I quantized resent18 model of mine, using graph quantization which lead to a forward pass of about 100 ms (on my cpu) and a size reduction of 40MBs (from initial 85 to 45 MBs).
I then went on and pruned this model to 14.5M parameters from the initial 25M and its size shrunk from 85 to 58 MB. I then quantized the resulting model hoping for further improvements but instead faced diminishing results.
That is, I don't see what I expected for inference speed. Instead of being faster, the newer model simply is worse than the initial model (quantized from initial model).
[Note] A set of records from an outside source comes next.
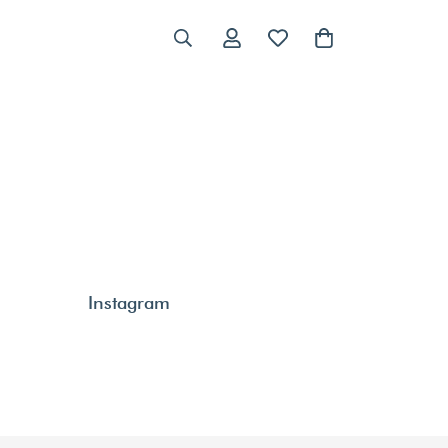
Instagram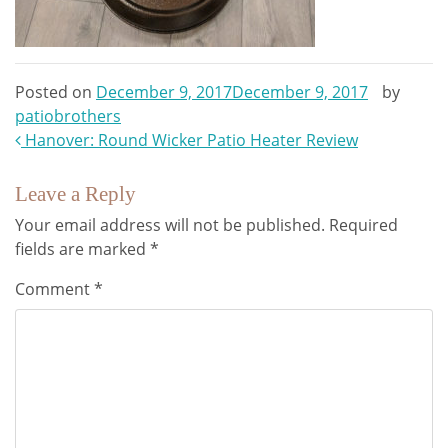
Posted on
December 9, 2017
December 9, 2017
by
patiobrothers
Post
Hanover: Round Wicker Patio Heater Review
navigation
Leave a Reply
Your email address will not be published.
Required
fields are marked
*
Comment
*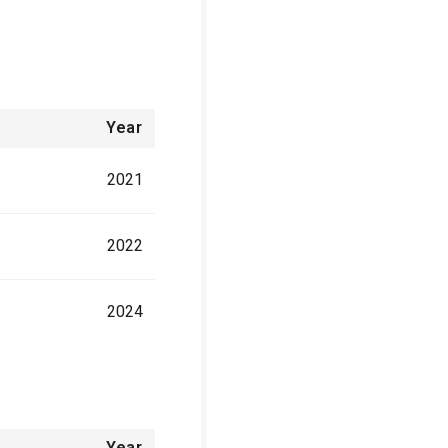
Year
2021
2022
2024
Year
Is this expected behavior? Here are the two models for comparison: https://gofile.io/d/zCzHAF
And this is their runtime benchmark results:
Quantized (no pruning done beforehand):
1>[ RUN ] EmbedderModelForwardFixture.ModelEmbedderBench (10 runs, 10 iterations per run)
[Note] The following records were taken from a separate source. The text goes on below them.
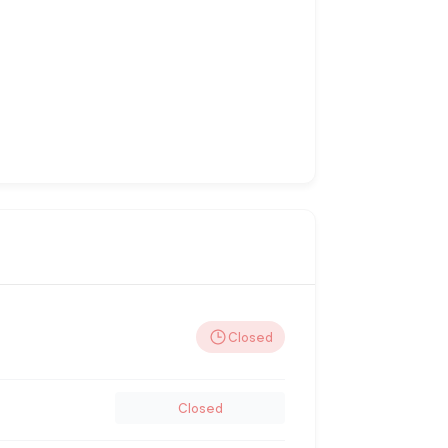
Closed
Closed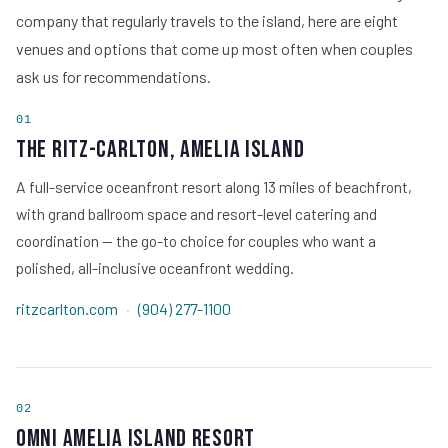
company that regularly travels to the island, here are eight
venues and options that come up most often when couples
ask us for recommendations.
01
The Ritz-Carlton, Amelia Island
A full-service oceanfront resort along 13 miles of beachfront,
with grand ballroom space and resort-level catering and
coordination — the go-to choice for couples who want a
polished, all-inclusive oceanfront wedding.
ritzcarlton.com
·
(904) 277-1100
02
Omni Amelia Island Resort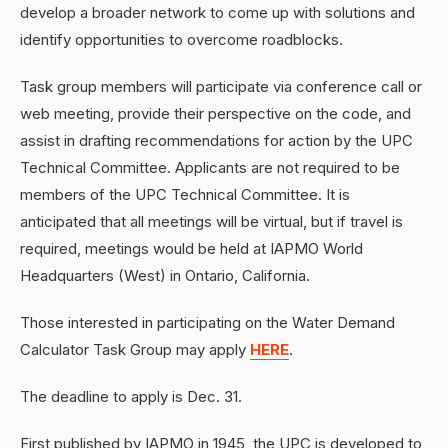
develop a broader network to come up with solutions and
identify opportunities to overcome roadblocks.
Task group members will participate via conference call or
web meeting, provide their perspective on the code, and
assist in drafting recommendations for action by the UPC
Technical Committee. Applicants are not required to be
members of the UPC Technical Committee. It is
anticipated that all meetings will be virtual, but if travel is
required, meetings would be held at IAPMO World
Headquarters (West) in Ontario, California.
Those interested in participating on the Water Demand
Calculator Task Group may apply
HERE
.
The deadline to apply is Dec. 31.
First published by IAPMO in 1945, the UPC is developed to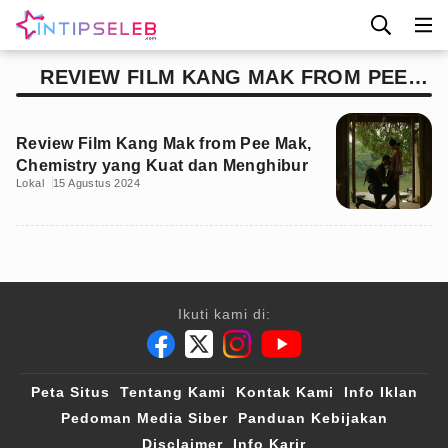
REVIEW FILM KANG MAK FROM PEE
MAK
Review Film Kang Mak from Pee Mak,
Chemistry yang Kuat dan Menghibur
Lokal
15 Agustus 2024
Ikuti kami di:
Peta Situs
Tentang Kami
Kontak Kami
Info Iklan
Pedoman Media Siber
Panduan Kebijakan
Disclaimer
Info Karir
1>[ DONE ] EmbedderModelForwardFixture.ModelEmbedderBench (5672.357520 ms)
1>[ RUNS ] Average time: 567235.752 us (~31674.053 us)
1> Fastest time: 530900.462 us (-36335.290 us / -6.406 %)
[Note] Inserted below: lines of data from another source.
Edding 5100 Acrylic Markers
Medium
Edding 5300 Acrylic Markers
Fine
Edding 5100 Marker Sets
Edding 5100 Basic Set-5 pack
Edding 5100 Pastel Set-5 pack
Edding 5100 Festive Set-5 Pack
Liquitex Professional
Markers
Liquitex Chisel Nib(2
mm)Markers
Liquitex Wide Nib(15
1> Slowest time: 640024.562 us (+72788.810 us / +12.832 %)
1> Median time: 561095.762 us (1st quartile: 548392.562 us | 3rd quartile: 577176.062 us)
1>
1> Average performance: 1.76294 runs/s
1> Best performance: 1.88359 runs/s (+0.12066 runs/s / +6.84409 %)
1> Worst performance: 1.56244 runs/s (-0.20050 runs/s / -11.37282 %)
1> Median performance: 1.78223 runs/s (1st quartile: 1.82351 | 3rd quartile: 1.73257)
1>
1>[ITERATIONS] Average time: 56723.575 us (~3167.405 us)
1> Fastest time: 53090.046 us (-3633.529 us / -6.406 %)
1> Slowest time: 64002.456 us (+7278.881 us / +12.832 %)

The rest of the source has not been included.